Robert Murray McCheyne – do you know that name? McCheyne was a Scottish preacher from the mid-1800s who died at the young age of 32. I read a biography of him long ago. A quote I recall from him was this:
"I am a dying man preaching to dying men."
Some would mark off my remembering such a quote to what they believe is my "death fixation." Maybe they are right. But I like that quote for it so rightly sums up the situation: We ALL are dying. Sometimes people will remark about this person or that person that "they are dying." But the truth is we all are dying. As Hospice has been putting it for decades now: "The mortality rate is still 100 percent."
John Calvin addressed this truth in his Institutes of the Christian Religion. There he talked about how nearly everyone will recognize this as a truth and how, maybe as a funeral procession passes by, we will sober up long enough to actually consider the truth of our own mortality. But then, Calvin writes, like the sound of applause at a concert, it soon passes from our mind.
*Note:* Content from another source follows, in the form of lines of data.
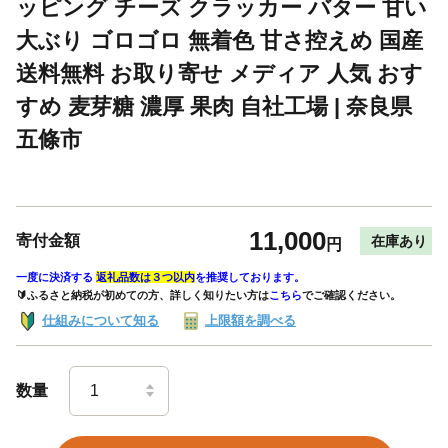
ッピング チーズ クラッカー バター 甘い
大ぶり ゴロゴロ 無着色 甘さ控えめ 国産
送料無料 お取り寄せ メディア 人気 おす
すめ 麦芽糖 濃厚 果肉 自社工場 | 奈良県
五條市
11,000
寄付金額
在庫あり
円
一度に決済する
返礼品数は３つ以内
を推奨しております。
🔰ふるさと納税が初めての方、詳しく知りたい方は
こちら
でご確認ください。
仕組みについて知る
上限額を調べる
数量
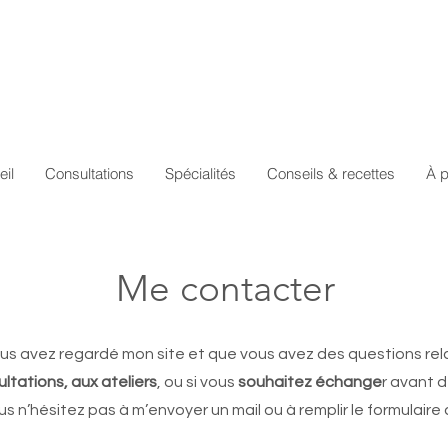
eil
Consultations
Spécialités
Conseils & recettes
À 
Me contacter
ous avez regardé mon site et que vous avez des questions rel
ltations, aux
ateliers
, ou si vous
souhaitez échange
r avant 
s n’hésitez pas à m’envoyer un mail ou à remplir le formulaire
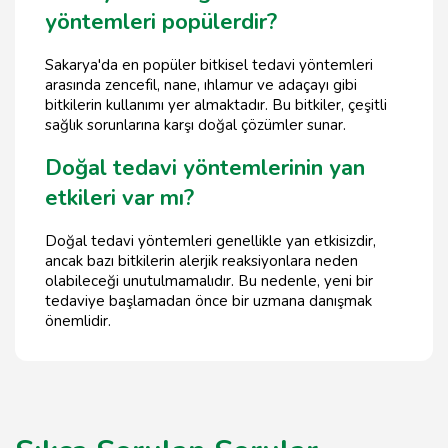
yöntemleri popülerdir?
Sakarya'da en popüler bitkisel tedavi yöntemleri
arasında zencefil, nane, ıhlamur ve adaçayı gibi
bitkilerin kullanımı yer almaktadır. Bu bitkiler, çeşitli
sağlık sorunlarına karşı doğal çözümler sunar.
Doğal tedavi yöntemlerinin yan
etkileri var mı?
Doğal tedavi yöntemleri genellikle yan etkisizdir,
ancak bazı bitkilerin alerjik reaksiyonlara neden
olabileceği unutulmamalıdır. Bu nedenle, yeni bir
tedaviye başlamadan önce bir uzmana danışmak
önemlidir.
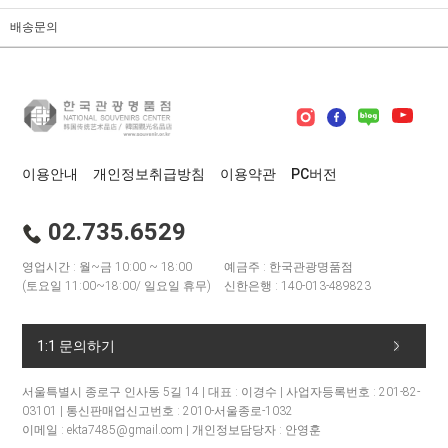
배송문의
이용안내
개인정보취급방침
이용약관
PC버전
02.735.6529
영업시간 : 월~금 10:00 ~ 18:00
예금주 : 한국관광명품점
(토요일 11:00~18:00/ 일요일 휴무)
신한은행 : 140-013-489823
1:1 문의하기
서울특별시 종로구 인사동 5길 14 | 대표 : 이경수 | 사업자등록번호 : 201-82-
03101 | 통신판매업신고번호 : 2010-서울종로-1032
이메일 : ekta7485@gmail.com | 개인정보담당자 : 안영훈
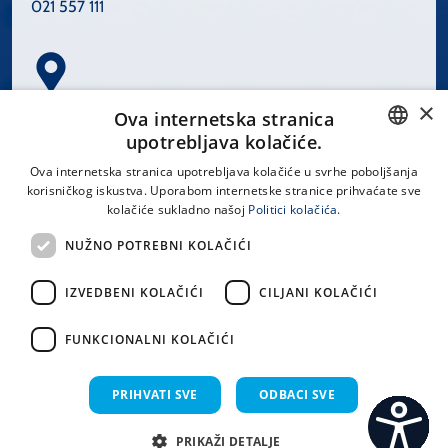
021 557 111
×
Spinčićeva 1, 21000 Split
Ova internetska stranica
Hrvatska
upotrebljava kolačiće.
CROATIAN
Ova internetska stranica upotrebljava kolačiće u svrhe poboljšanja
korisničkog iskustva. Uporabom internetske stranice prihvaćate sve
ENGLISH
kolačiće sukladno našoj
Politici kolačića.
office@kbsplit.hr
NUŽNO POTREBNI KOLAČIĆI
LINKOVI
IZVEDBENI KOLAČIĆI
CILJANI KOLAČIĆI
Uvjeti korištenja
FUNKCIONALNI KOLAČIĆI
Izjava o pristupačnosti
PRIHVATI SVE
ODBACI SVE
PRIKAŽI DETALJE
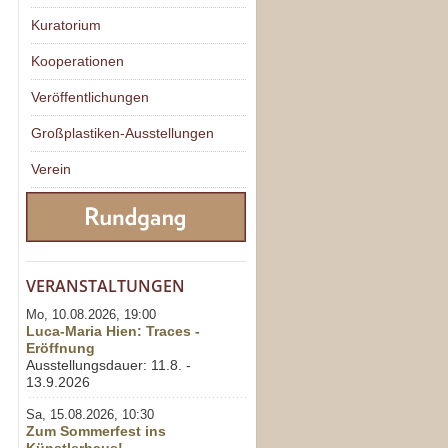
Kuratorium
Kooperationen
Veröffentlichungen
Großplastiken-Ausstellungen
Verein
VERANSTALTUNGEN
Mo, 10.08.2026, 19:00
Luca-Maria Hien: Traces -
Eröffnung
Ausstellungsdauer: 11.8. -
13.9.2026
Sa, 15.08.2026, 10:30
Zum Sommerfest ins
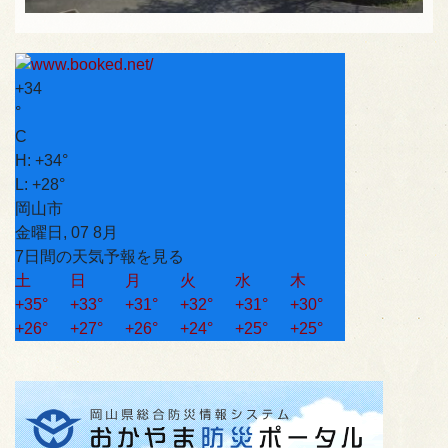
+
34
°
C
H:
+
34°
L:
+
28°
岡山市
金曜日, 07 8月
7日間の天気予報を見る
土
日
月
火
水
木
+
35°
+
33°
+
31°
+
32°
+
31°
+
30°
+
26°
+
27°
+
26°
+
24°
+
25°
+
25°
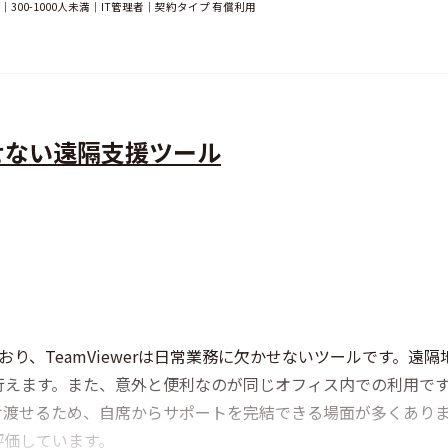
00-1000人未満｜IT管理者｜契約タイプ 有償利用
せない遠隔支援ツール
り、TeamViewerは日常業務に欠かせないツールです。遠
行えます。また、意外と便利なのが同じオフィス内での利用です
け渡せるため、自席からサポートを完結できる場面が多くあり
評価しています。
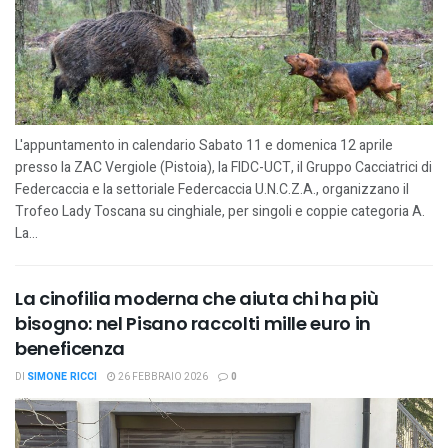
L'appuntamento in calendario Sabato 11 e domenica 12 aprile
presso la ZAC Vergiole (Pistoia), la FIDC-UCT, il Gruppo Cacciatrici di
Federcaccia e la settoriale Federcaccia U.N.C.Z.A., organizzano il
Trofeo Lady Toscana su cinghiale, per singoli e coppie categoria A.
La...
La cinofilia moderna che aiuta chi ha più
bisogno: nel Pisano raccolti mille euro in
beneficenza
DI
SIMONE RICCI
26 FEBBRAIO 2026
0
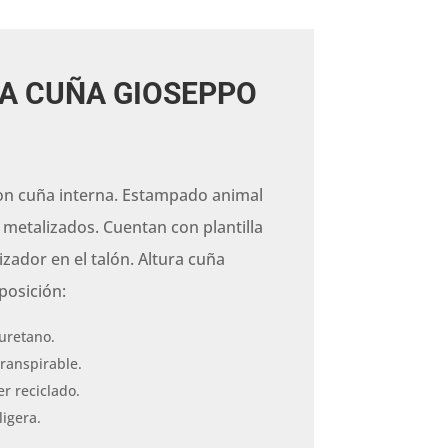
A CUÑA GIOSEPPO
 con cuña interna. Estampado animal
 metalizados. Cuentan con plantilla
izador en el talón. Altura cuña
posición:
iuretano.
transpirable.
er reciclado.
igera.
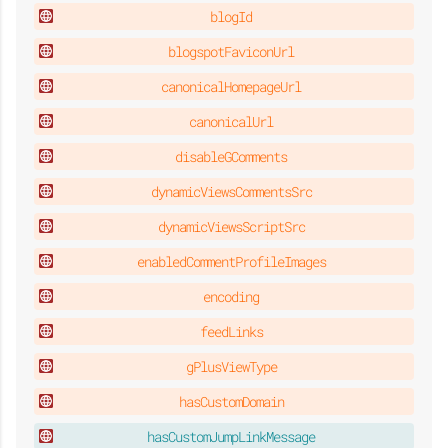
blogId
blogspotFaviconUrl
canonicalHomepageUrl
canonicalUrl
disableGComments
dynamicViewsCommentsSrc
dynamicViewsScriptSrc
enabledCommentProfileImages
encoding
feedLinks
gPlusViewType
hasCustomDomain
hasCustomJumpLinkMessage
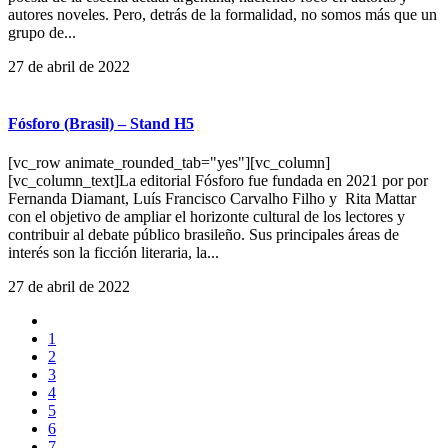
autores noveles. Pero, detrás de la formalidad, no somos más que un
grupo de...
27 de abril de 2022
Fósforo (Brasil) – Stand H5
[vc_row animate_rounded_tab="yes"][vc_column]
[vc_column_text]La editorial Fósforo fue fundada en 2021 por por
Fernanda Diamant, Luís Francisco Carvalho Filho y Rita Mattar
con el objetivo de ampliar el horizonte cultural de los lectores y
contribuir al debate público brasileño. Sus principales áreas de
interés son la ficción literaria, la...
27 de abril de 2022
1
2
3
4
5
6
7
I experienced this in a very concrete way back at the time of my mother's death in 1983. Ruth and I had only months before moved from Philadelphia to Lancaster and we were more than a little busy working on our house and getting involved in church life while I sold real estate with Century 21. And then, quite suddenly one night, my mother died. It was a shock. Flying out for the funeral and then flying back I resolved in my mind to live differently…with sort of the carpe diem attitude. And I did…for about a week or two. And then, before I knew it, the daily grind had sucked me right back into the business of daily life and I had pretty near totally forgotten my resolve.
There may be some risk of thinking on death too much, but I have not yet reached that point. A simple reading of the gospels will help us to think more on the transient nature of this life. Jesus WANTED his disciples to think on those things that are eternal and to not be consumed with the things of this world.
So, like McCheyne, preach as a dying man to dying men (and women). Be reflective on your own nature and the brevity of this life. For before you know it you, like me, will one day be preparing to pass the baton of pastoral leadership to a younger man. And at that time you will wonder, "Where did the time go? It passed so quickly."